At Ian's suggestion, I made a test based on the example in the GLSL
1.30 standard. Sadly, the example doesn't contain any cases of a call
that should succeed based on conversion of an out parameter. But it
does contain a case that should fail based on an ambiguity introduced
by conversion of an out parameter:
For example,
vec4 f(in vec4 x, out vec4 y);
vec4 f(in vec4 x, out ivec4 y); // okay, different argument type
...
Calling the first two functions above with the following argument
types yields
...
f(ivec4, vec4) // error, convertible to both
On the nVidia linux driver, this call produces neither a compile-time
nor a runtime error. Instead, the call resolves to vec4 f(in vec4 x,
out vec4 y) (converting the in parameter but not the out parameter).
On Mesa (with my patches, and the environment variable
INTEL_GLSL_VERSION=130 set), we get the expected error.
I also checked what happens if you remove the declaration vec4 f(in
vec4 x, out vec4 y) (leaving just the declaration of f that requires
an out parameter conversion). With this change, the call is no longer
ambiguous, so there should be no error.
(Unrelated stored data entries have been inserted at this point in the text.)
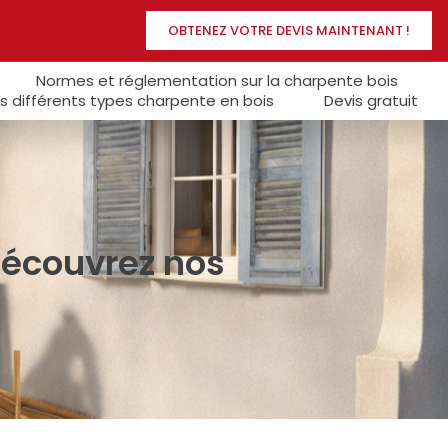
OBTENEZ VOTRE DEVIS MAINTENANT !
Normes et réglementation sur la charpente bois
s différents types charpente en bois
Devis gratuit
Découvrez nos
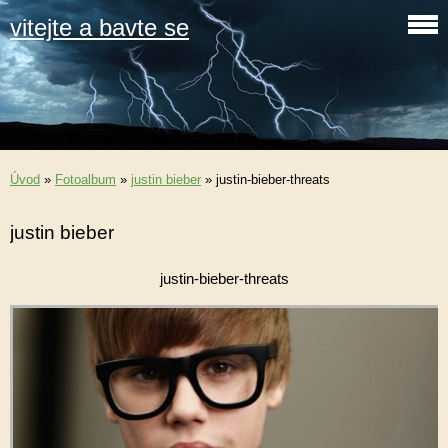
vitejte a bavte se
Úvod
»
Fotoalbum
»
justin bieber
»
justin-bieber-threats
justin bieber
justin-bieber-threats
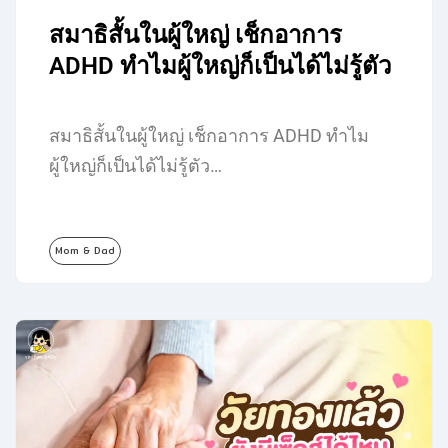
สมาธิสั้นในผู้ใหญ่ เช็กอาการ
ADHD ทำไมผู้ใหญ่ก็เป็นได้ไม่รู้ตัว
สมาธิสั้นในผู้ใหญ่ เช็กอาการ ADHD ทำไม
ผู้ใหญ่ก็เป็นได้ไม่รู้ตัว…
Mom & Dad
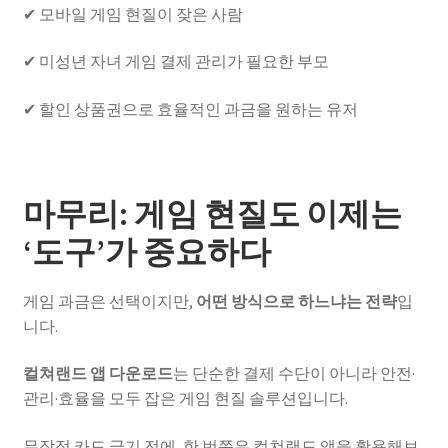
✔ 모바일 게임 현질이 잦은 사람
✔ 미성년 자녀 게임 결제 관리가 필요한 부모
✔ 할인 상품권으로 효율적인 과금을 원하는 유저
마무리: 게임 현질도 이제는
‘도구’가 중요하다
게임 과금은 선택이지만,
어떤 방식으로 하느냐는 전략
입
니다.
컬쳐랜드 앱 다운로드
는 단순한 결제 수단이 아니라 안전·
관리·효율을 모두 잡은 게임 현질 솔루션입니다.
무작정 카드 긁기 전에, 한 번쯤은 컬쳐랜드 앱을 활용해보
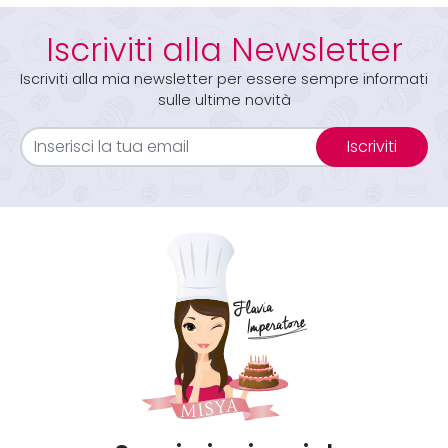
Iscriviti alla Newsletter
Iscriviti alla mia newsletter per essere sempre informati
sulle ultime novità
Iscriviti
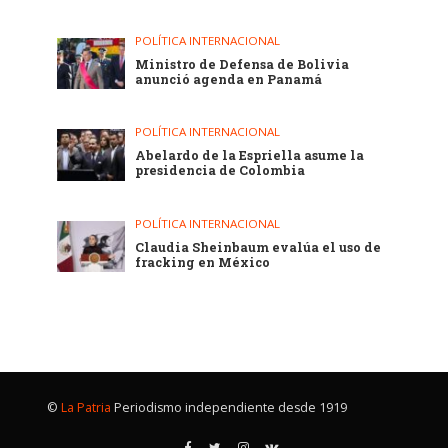
POLÍTICA INTERNACIONAL
Ministro de Defensa de Bolivia
anunció agenda en Panamá
POLÍTICA INTERNACIONAL
Abelardo de la Espriella asume la
presidencia de Colombia
POLÍTICA INTERNACIONAL
Claudia Sheinbaum evalúa el uso de
fracking en México
©
La Patria
Periodismo independiente desde 1919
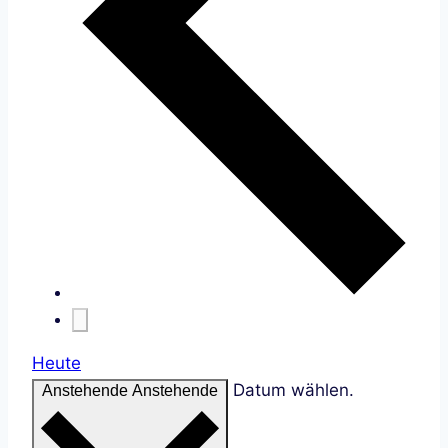
Heute
Datum wählen.
Anstehende
Anstehende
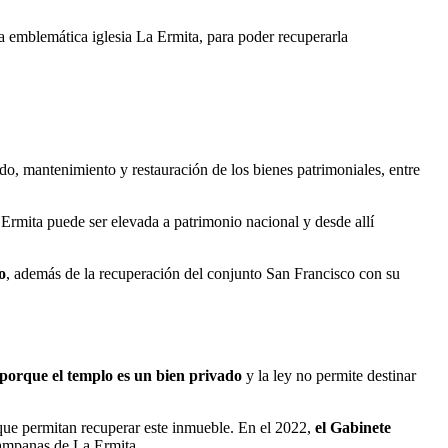
la emblemática iglesia La Ermita, para poder recuperarla
ado, mantenimiento y restauración de los bienes patrimoniales, entre
rmita puede ser elevada a patrimonio nacional y desde allí
o
, además de la recuperación del conjunto San Francisco con su
 porque el templo es un bien privado
y la ley no permite destinar
s que permitan recuperar este inmueble. En el 2022,
el Gabinete
 campanas de La Ermita.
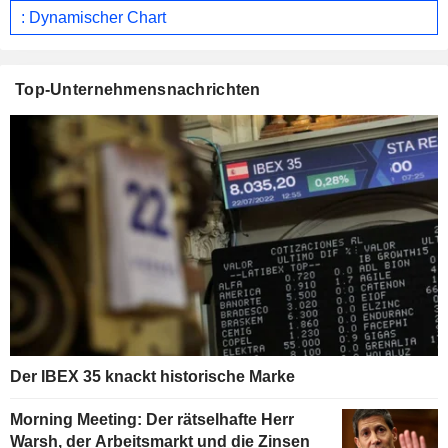
: Dynamischer Chart
Top-Unternehmensnachrichten
Der IBEX 35 knackt historische Marke
Morning Meeting: Der rätselhafte Herr
Warsh, der Arbeitsmarkt und die Zinsen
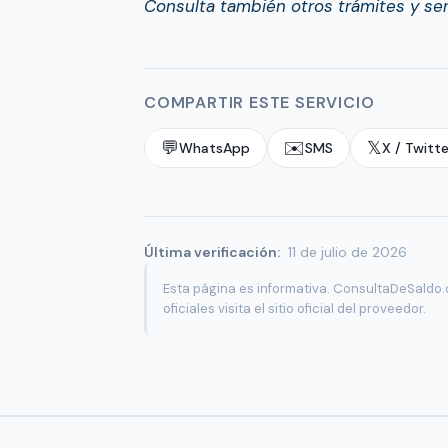
Consulta también otros trámites y se
COMPARTIR ESTE SERVICIO
💬
✉️
𝕏
WhatsApp
SMS
X / Twitte
Última verificación:
11 de julio de 2026
Esta página es informativa. ConsultaDeSaldo.
oficiales visita el sitio oficial del proveedor.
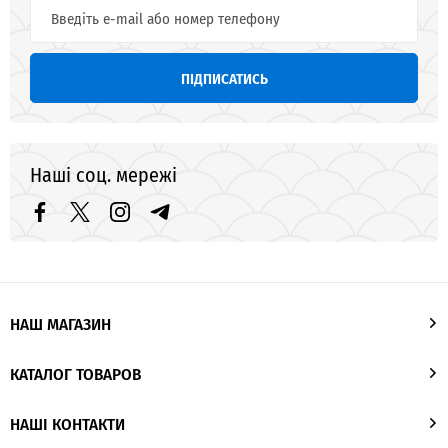
ПІДПИСАТИСЬ
Наші соц. мережі
НАШ МАГАЗИН
КАТАЛОГ ТОВАРОВ
НАШІ КОНТАКТИ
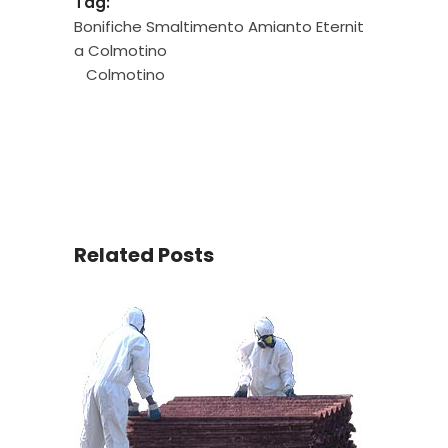
Tag:
Bonifiche Smaltimento Amianto Eternit
a Colmotino
Colmotino
Related Posts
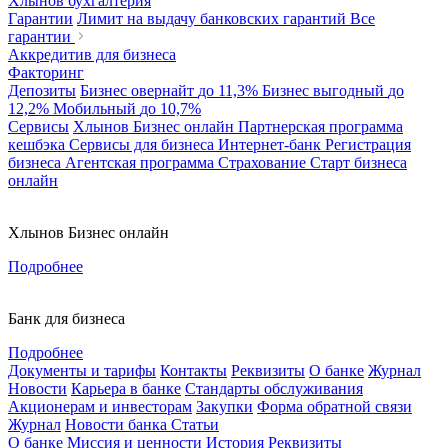
Хлынов бухгалтерия
Гарантии
Лимит на выдачу банковских гарантий
Все
гарантии
Аккредитив для бизнеса
Факторинг
Депозиты
Бизнес овернайт
до 11,3%
Бизнес выгодный
до
12,2%
Мобильный
до 10,7%
Сервисы
Хлынов Бизнес онлайн
Партнерская программа
кешбэка
Сервисы для бизнеса
Интернет-банк
Регистрация
бизнеса
Агентская программа
Страхование
Старт бизнеса
онлайн
Хлынов Бизнес онлайн
Подробнее
Банк для бизнеса
Подробнее
Документы и тарифы
Контакты
Реквизиты
О банке
Журнал
Новости
Карьера в банке
Стандарты обслуживания
Акционерам и инвесторам
Закупки
Форма обратной связи
Журнал
Новости банка
Статьи
О банке
Миссия и ценности
История
Реквизиты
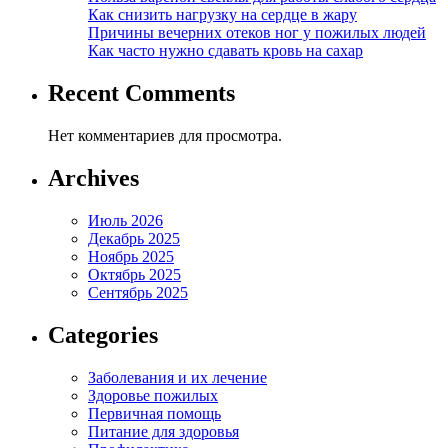
Как снизить нагрузку на сердце в жару
Причины вечерних отеков ног у пожилых людей
Как часто нужно сдавать кровь на сахар
Recent Comments
Нет комментариев для просмотра.
Archives
Июль 2026
Декабрь 2025
Ноябрь 2025
Октябрь 2025
Сентябрь 2025
Categories
Заболевания и их лечение
Здоровье пожилых
Первичная помощь
Питание для здоровья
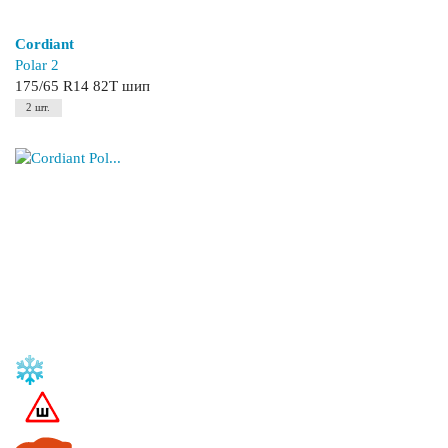
Cordiant
Polar 2
175/65 R14 82T шип
2 шт.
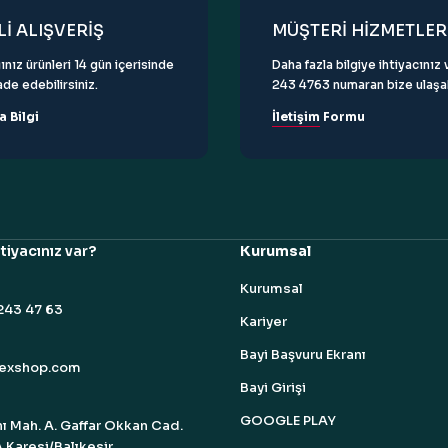
İ ALIŞVERİŞ
MÜŞTERİ HİZMETLER
ınız ürünleri 14 gün içerisinde
Daha fazla bilgiye ihtiyacını
de edebilirsiniz.
243 4763 numaran bize ulaşabi
a Bilgi
İletişim Formu
tiyacınız var?
Kurumsal
Kurumsal
243 47 63
Kariyer
Bayi Başvuru Ekranı
bexshop.com
Bayi Girişi
GOOGLE PLAY
ı Mah. A. Gaffar Okkan Cad.
 Karesi/Balıkesir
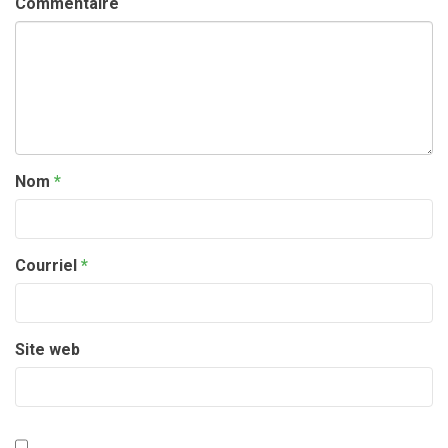
Commentaire
Nom
*
Courriel
*
Site web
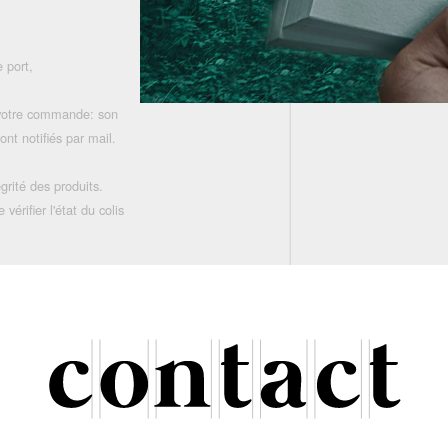
 port,
 votre commande: son
nt notifiés par mail.
grité des produits.
rifier l'état du colis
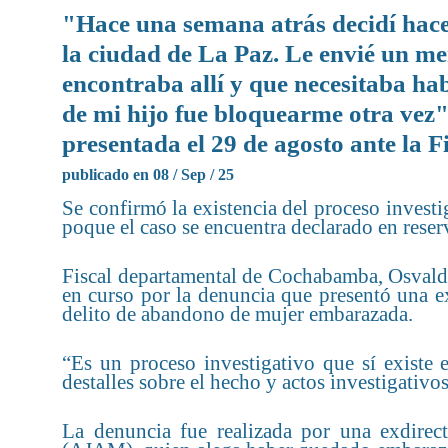
"Hace una semana atrás decidí hace
la ciudad de La Paz. Le envié un m
encontraba allí y que necesitaba ha
de mi hijo fue bloquearme otra vez"
presentada el 29 de agosto ante la
publicado en 08 / Sep / 25
Se confirmó la existencia del proceso invest
poque el caso se encuentra declarado en reserv
Fiscal departamental de Cochabamba, Osvaldo
en curso por la denuncia que presentó una ex
delito de abandono de mujer embarazada
“Es un proceso investigativo que sí exist
destalles sobre el hecho y actos investigativo
La denuncia fue realizada por una exdirect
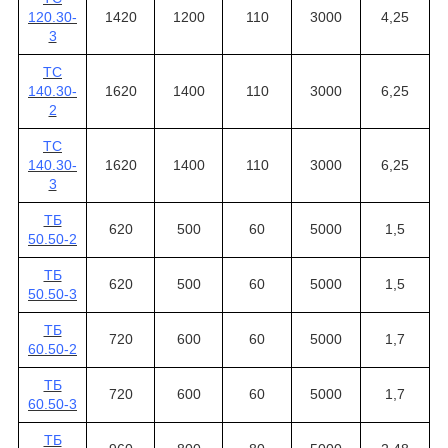
120.30-
1420
1200
110
3000
4,25
3
ТС
140.30-
1620
1400
110
3000
6,25
2
ТС
140.30-
1620
1400
110
3000
6,25
3
ТБ
620
500
60
5000
1,5
50.50-2
ТБ
620
500
60
5000
1,5
50.50-3
ТБ
720
600
60
5000
1,7
60.50-2
ТБ
720
600
60
5000
1,7
60.50-3
ТБ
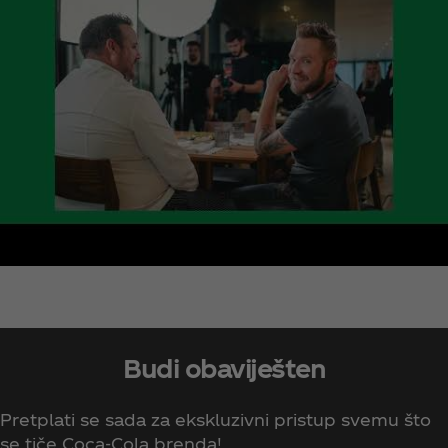
Budi obaviješten
Pretplati se sada za ekskluzivni pristup svemu što
se tiče Coca‑Cola brenda!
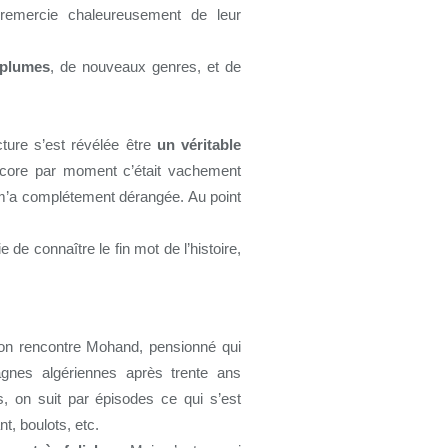
 remercie chaleureusement de leur
 plumes
, de nouveaux genres, et de
cture s’est révélée être
un véritable
encore par moment c’était vachement
, m’a complétement dérangée. Au point
ie de connaître le fin mot de l’histoire,
 on rencontre Mohand, pensionné qui
agnes algériennes après trente ans
, on suit par épisodes ce qui s’est
t, boulots, etc.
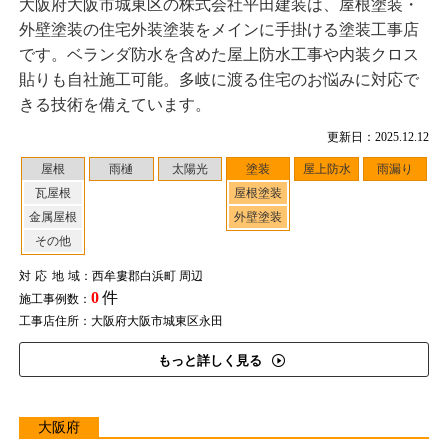
大阪府大阪市城東区の株式会社平田建装は、屋根塗装・
外壁塗装の住宅外装塗装をメインに手掛ける塗装工事店
です。ベランダ防水を含めた屋上防水工事や内装クロス
貼りも自社施工可能。多岐に渡る住宅のお悩みに対応で
きる技術を備えています。
更新日：2025.12.12
屋根
雨樋
太陽光
塗装
屋上防水
雨漏り
瓦屋根
屋根塗装
金属屋根
外壁塗装
その他
対応地域
：西牟婁郡白浜町 周辺
0
件
施工事例数：
工事店住所：大阪府大阪市城東区永田
もっと詳しく見る
大阪府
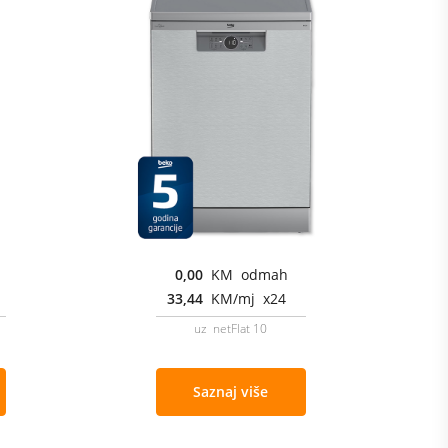
0,00
KM odmah
33,44
KM/mj x24
uz netFlat 10
Saznaj više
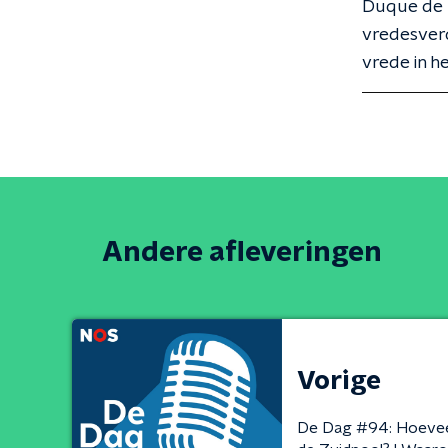
Duque de 
vredesver
vrede in h
Andere afleveringen
Vorige
De Dag #94: Hoeveel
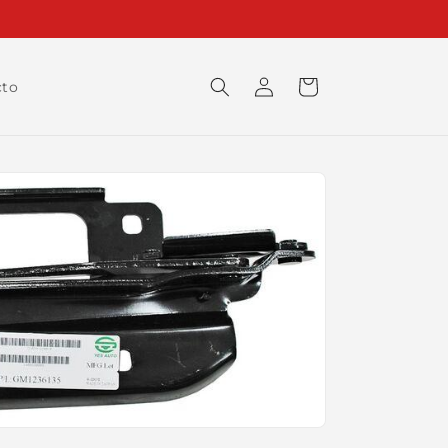
Iniciar
Carrito
cto
sesión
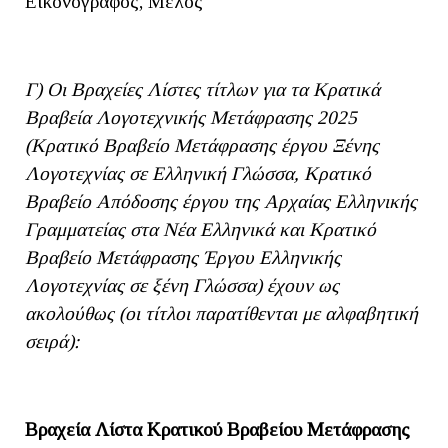
Εικονογράφος, Μέλος
Γ) Οι Βραχείες Λίστες τίτλων για τα Κρατικά
Βραβεία Λογοτεχνικής Μετάφρασης 2025
(Κρατικό Βραβείο Μετάφρασης έργου Ξένης
Λογοτεχνίας σε Ελληνική Γλώσσα, Κρατικό
Βραβείο Απόδοσης έργου της Αρχαίας Ελληνικής
Γραμματείας στα Νέα Ελληνικά και Κρατικό
Βραβείο Μετάφρασης Έργου Ελληνικής
Λογοτεχνίας σε ξένη Γλώσσα) έχουν ως
ακολούθως (οι τίτλοι παρατίθενται με αλφαβητική
σειρά):
Βραχεία Λίστα Κρατικού Βραβείου Μετάφρασης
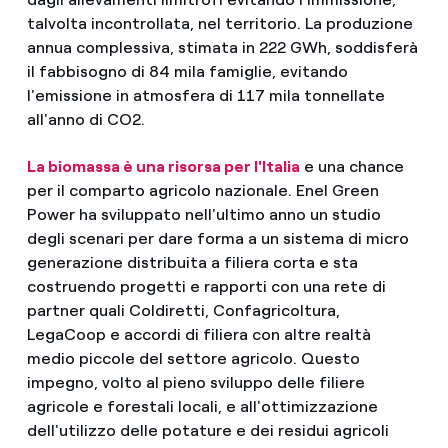
talvolta incontrollata, nel territorio. La produzione
annua complessiva, stimata in 222 GWh, soddisferà
il fabbisogno di 84 mila famiglie, evitando
l'emissione in atmosfera di 117 mila tonnellate
all'anno di CO2.
La biomassa è una risorsa per l'Italia
e una chance
per il comparto agricolo nazionale. Enel Green
Power ha sviluppato nell'ultimo anno un studio
degli scenari per dare forma a un sistema di micro
generazione distribuita a filiera corta e sta
costruendo progetti e rapporti con una rete di
partner quali Coldiretti, Confagricoltura,
LegaCoop e accordi di filiera con altre realtà
medio piccole del settore agricolo. Questo
impegno, volto al pieno sviluppo delle filiere
agricole e forestali locali, e all'ottimizzazione
dell'utilizzo delle potature e dei residui agricoli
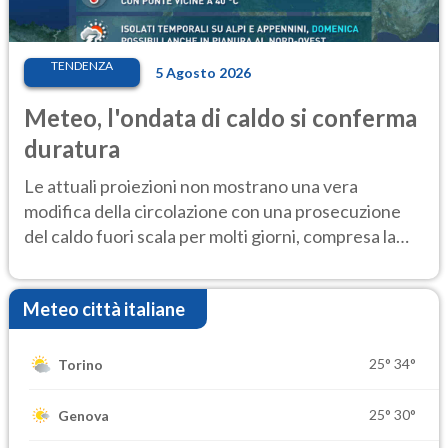
TENDENZA
5 Agosto 2026
Meteo, l'ondata di caldo si conferma
duratura
Le attuali proiezioni non mostrano una vera
modifica della circolazione con una prosecuzione
del caldo fuori scala per molti giorni, compresa la
settimana di Ferragosto
Meteo città italiane
25°
34°
Torino
25°
30°
Genova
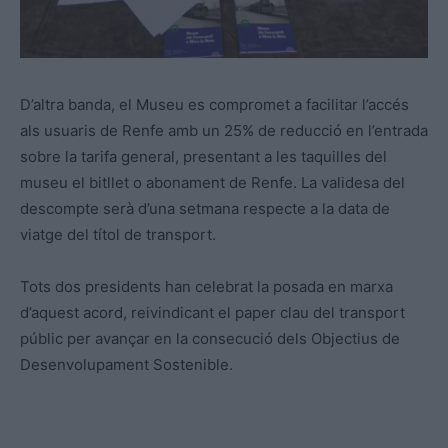
D’altra banda, el Museu es compromet a facilitar l’accés
als usuaris de Renfe amb un 25% de reducció en l’entrada
sobre la tarifa general, presentant a les taquilles del
museu el bitllet o abonament de Renfe. La validesa del
descompte serà d’una setmana respecte a la data de
viatge del títol de transport.
Tots dos presidents han celebrat la posada en marxa
d’aquest acord, reivindicant el paper clau del transport
públic per avançar en la consecució dels Objectius de
Desenvolupament Sostenible.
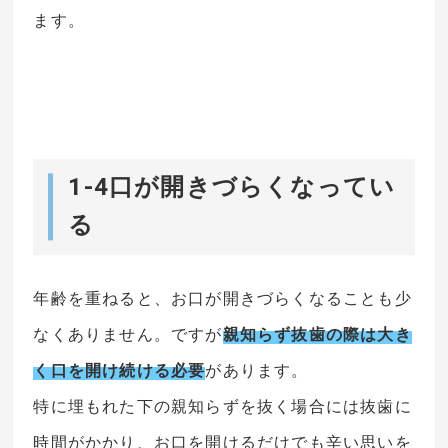
ます。
1-4口が開きづらくなってい
る
年齢を重ねると、お口が開きづらくなることも少
なくありません。ですが
親知らず抜歯の際は大き
く口を開け続ける必要
があります。
特に埋もれた下の親知らずを抜く場合には抜歯に
時間がかかり、お口を開けるだけでも辛い思いを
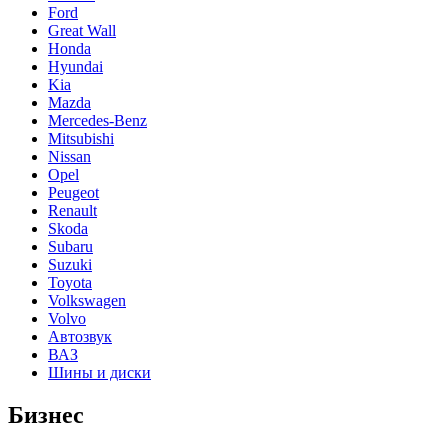
Ford
Great Wall
Honda
Hyundai
Kia
Mazda
Mercedes-Benz
Mitsubishi
Nissan
Opel
Peugeot
Renault
Skoda
Subaru
Suzuki
Toyota
Volkswagen
Volvo
Автозвук
ВАЗ
Шины и диски
Бизнес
On the nVidia linux driver,
there is a runtime (but not compile-time) error saying "actual
parameter #2 must be same type as formal out parameter". On Mesa, the
call succeeds, as expected.
I think this is sufficient evidence that the nVidia driver is
non-conformant, and that the tests as I've written them correctly
capture the intent of the spec.
I'll send the additional tests to this list later today.